Ecommerce and AI

Few industries are as competitive as ecommerce. Not only are online retailers competing with other online stores and brick-and-mortar locations, but also the overall noise that is the Internet. We live in a world where consumer attention span is getting shorter and shorter: 40 percent of people abandon a website that takes more than three seconds to load, and the average shopping cart is abandoned more than 68 percent of the time. I’m hard pressed to find an ecommerce site that is not constantly scrambling to engage more and drive more sales.
Technology is finally helping with those efforts in a big way. Artificial intelligence (AI), which has demonstrated its value in industries like marketing, healthcare and finance, is now making a splash in online commerce.

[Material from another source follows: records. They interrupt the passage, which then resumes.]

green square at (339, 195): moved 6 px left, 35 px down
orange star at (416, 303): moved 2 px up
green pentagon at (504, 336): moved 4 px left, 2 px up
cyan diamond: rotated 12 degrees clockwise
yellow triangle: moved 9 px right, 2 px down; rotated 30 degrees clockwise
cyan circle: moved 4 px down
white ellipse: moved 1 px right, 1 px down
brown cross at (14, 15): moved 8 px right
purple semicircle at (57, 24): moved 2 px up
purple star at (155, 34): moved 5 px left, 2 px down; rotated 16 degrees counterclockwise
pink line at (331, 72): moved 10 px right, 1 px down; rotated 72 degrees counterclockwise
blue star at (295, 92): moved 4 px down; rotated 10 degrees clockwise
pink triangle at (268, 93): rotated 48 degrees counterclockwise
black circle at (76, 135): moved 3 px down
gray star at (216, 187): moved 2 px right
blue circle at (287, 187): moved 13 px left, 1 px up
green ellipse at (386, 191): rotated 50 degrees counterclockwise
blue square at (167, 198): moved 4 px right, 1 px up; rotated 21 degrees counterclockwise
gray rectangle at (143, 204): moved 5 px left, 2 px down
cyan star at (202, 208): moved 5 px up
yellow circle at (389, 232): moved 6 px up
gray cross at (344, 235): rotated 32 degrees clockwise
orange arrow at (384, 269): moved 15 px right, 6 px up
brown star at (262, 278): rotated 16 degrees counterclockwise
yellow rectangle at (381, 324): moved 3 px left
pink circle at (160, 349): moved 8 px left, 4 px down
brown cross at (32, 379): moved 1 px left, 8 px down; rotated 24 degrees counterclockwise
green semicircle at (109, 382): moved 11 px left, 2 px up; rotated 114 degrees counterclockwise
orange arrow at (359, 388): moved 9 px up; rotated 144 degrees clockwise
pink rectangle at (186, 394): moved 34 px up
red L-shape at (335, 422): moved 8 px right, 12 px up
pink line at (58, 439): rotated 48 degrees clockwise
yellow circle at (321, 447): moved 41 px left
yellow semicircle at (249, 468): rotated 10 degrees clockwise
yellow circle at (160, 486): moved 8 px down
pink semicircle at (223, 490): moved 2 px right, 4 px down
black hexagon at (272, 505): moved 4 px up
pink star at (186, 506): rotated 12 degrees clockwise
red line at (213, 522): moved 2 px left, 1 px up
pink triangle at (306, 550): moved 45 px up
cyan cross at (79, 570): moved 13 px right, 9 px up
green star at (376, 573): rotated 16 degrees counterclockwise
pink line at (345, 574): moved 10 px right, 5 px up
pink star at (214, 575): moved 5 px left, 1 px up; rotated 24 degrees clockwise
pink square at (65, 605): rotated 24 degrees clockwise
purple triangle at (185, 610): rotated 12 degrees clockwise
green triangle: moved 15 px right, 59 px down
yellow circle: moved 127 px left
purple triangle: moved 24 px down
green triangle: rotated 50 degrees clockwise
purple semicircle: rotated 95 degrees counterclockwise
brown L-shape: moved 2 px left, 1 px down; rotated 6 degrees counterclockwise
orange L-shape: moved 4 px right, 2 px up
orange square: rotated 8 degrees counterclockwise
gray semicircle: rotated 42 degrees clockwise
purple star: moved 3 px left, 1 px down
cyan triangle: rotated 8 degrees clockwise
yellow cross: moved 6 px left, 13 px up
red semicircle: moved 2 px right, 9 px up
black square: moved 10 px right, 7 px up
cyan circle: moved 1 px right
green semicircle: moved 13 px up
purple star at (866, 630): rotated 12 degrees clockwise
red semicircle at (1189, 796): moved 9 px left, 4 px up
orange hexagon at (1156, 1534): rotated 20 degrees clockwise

Here are three ways AI will impact ecommerce in the coming years:

Visual search.
Shoppers, say goodbye to impulse control. Software platforms that drive ecommerce websites are creating visual search capabilities which allow consumers to upload an image and find similar/complementary products. The visual search capabilities, particularly via mobile, “reads” the item for clues -- color, shape, size, fabric and brand. This helps consumers to find exactly what they are looking for right away.
Offline to online worlds merge.
These visual search capabilities can now create ties from online to offline like never before. As retailers redefine the way consumers engage with their brand, retail of the future will have more information about shoppers to improve their customer service, ultimately to create the opportunity to sell more items. The offline to online experience requires minimal steps to shop and purchase, providing a sense of autonomy to the consumer.

Personalization.
Personalization in ecommerce is nothing new. But thanks to emerging AI technologies, online brands of all sizes will have increasing access to tools laser-focused on personalization.
Many retailers currently use collaborative filtering to provide customers with recommendations. These collaborative filters base their results on most viewed history, best sellers, evergreen trends and other general parameters. But collaborative filters are limited because they only gather data from one channel, be that the online store, the brick and mortar store, or the mobile application. AI brings a seamless customer experience across all of those channels.
Virtual personal shopper.
Brands are creating more interactive shopping experiences to provide product recommendations based on natural conversation and cognitive data derived from AI. The intelligent shopping assistants are faster than humans, can analyze huge quantities of data in minimal time, and perform human-like interactions that have ‘personalities’ designed to reflect that brand’s image. Virtual personal shoppers will become an entertaining and engaging point of contact for users.

Your audience is open to AI.
A study from the research firm J. Walter Thompson, reveals that consumers are interested in how AI will be used in retail: 70 percent of US millennials say they would appreciate a brand or retailer using AI technology to show more interesting products. And 72 percent believe that as the technology develops, brands using AI will be able to accurately predict what they want.